The box needs to be absolutely sealed against moisture infiltration to the wood.

I am using Spar now on all interior surfaces.

Question. Is spar okay to use, and if so how many coats should I use?

I know some of you are going to suggest marine sealer, but is that really needed as long as you account for water drainage and don't let it sit with water in it?


----------



## mbs (May 8, 2010)

I'm not sure but I probably wouldn't use particle board regardless of the finish because the pressure of the steam MAY penetrate the finish and turn the particle board into mush. However, there is a rubberized coating that supposedly will seal a cardboard box to hold water. I can't remember what it's called though. I remember it being used to seal basements and dog runs too.


----------



## a1Jim (Aug 9, 2008)

Again I would not use particle board.


----------



## RussellAP (Feb 21, 2012)

I think I'll get some PVC tomorrow and use that Jim. Easier all the way around.


----------



## JAAune (Jan 22, 2012)

I don't seal my steam boxes nor do the others I know who do steam bending. As MBS indicates, wood finishes won't hold up under the harsh conditions the box will be subjected to. Also (in case you don't already know), don't pressurize the box. Steam pressure is dangerous and doesn't help the bending process any (unless you're at high altitudes and need pressure to reach temperature). You just need a heat source around 200-212 degrees fahrenhiet that won't dry out the wood. Steam does that job well.

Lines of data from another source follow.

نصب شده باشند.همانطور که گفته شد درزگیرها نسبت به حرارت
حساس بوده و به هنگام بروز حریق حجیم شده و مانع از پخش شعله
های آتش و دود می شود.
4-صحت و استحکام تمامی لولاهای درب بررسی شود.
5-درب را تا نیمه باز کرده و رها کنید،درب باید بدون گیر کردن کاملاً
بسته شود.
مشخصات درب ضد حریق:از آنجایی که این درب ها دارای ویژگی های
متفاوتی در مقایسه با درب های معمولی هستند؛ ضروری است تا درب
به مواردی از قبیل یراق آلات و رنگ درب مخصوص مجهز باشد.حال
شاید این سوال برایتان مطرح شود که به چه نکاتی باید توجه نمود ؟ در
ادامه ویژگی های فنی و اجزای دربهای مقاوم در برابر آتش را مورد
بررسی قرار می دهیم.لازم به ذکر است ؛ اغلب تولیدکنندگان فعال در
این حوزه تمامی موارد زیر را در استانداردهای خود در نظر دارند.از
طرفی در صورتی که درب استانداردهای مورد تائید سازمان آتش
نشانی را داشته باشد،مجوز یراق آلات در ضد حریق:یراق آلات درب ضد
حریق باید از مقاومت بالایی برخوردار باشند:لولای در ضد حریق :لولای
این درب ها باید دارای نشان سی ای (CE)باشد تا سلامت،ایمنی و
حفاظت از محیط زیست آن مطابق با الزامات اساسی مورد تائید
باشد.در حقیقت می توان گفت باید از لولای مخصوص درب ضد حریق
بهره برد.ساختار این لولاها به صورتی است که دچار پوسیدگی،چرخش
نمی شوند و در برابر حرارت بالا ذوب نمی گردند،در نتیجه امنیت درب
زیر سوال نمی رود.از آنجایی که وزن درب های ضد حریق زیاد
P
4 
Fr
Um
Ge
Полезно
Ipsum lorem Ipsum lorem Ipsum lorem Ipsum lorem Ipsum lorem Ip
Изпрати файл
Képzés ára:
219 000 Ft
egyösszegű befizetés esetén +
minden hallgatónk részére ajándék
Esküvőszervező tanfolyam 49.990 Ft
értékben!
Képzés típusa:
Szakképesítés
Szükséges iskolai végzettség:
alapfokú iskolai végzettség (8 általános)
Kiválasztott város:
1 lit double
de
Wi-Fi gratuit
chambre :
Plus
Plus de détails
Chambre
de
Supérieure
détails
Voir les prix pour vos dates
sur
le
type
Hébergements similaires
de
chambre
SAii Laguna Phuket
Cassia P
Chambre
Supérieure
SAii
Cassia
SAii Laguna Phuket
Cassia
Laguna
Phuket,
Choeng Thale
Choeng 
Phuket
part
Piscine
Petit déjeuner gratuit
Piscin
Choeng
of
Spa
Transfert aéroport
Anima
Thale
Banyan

There may be some coatings such as epoxy finishes that will completely sealing the wood but I wouldn't count on that. Even if the coating is completely water-proof it may develop cracks at some point that will admit moisture. The downside to applying finish to the wood is that finish acts as a moisture barrier both ways. Once the finished wood gets wet it will take forever to dry out.

I suggest a cheap, exterior grade plywood without any caulk, sealer or finish of any type. Assemble it with some deck screws. When the steaming operation is done, open the box and let everything air dry before storing. Not only is such a box fast and cheap to make, but it will hold up for years before it needs replacing.

47.5"x18"x8" is a very large box. Hopefully your steam source is up to task. If you really need one that big then build it but otherwise, keep it as small as possible. Having two or three boxes of different sizes for different jobs is also a good idea.


----------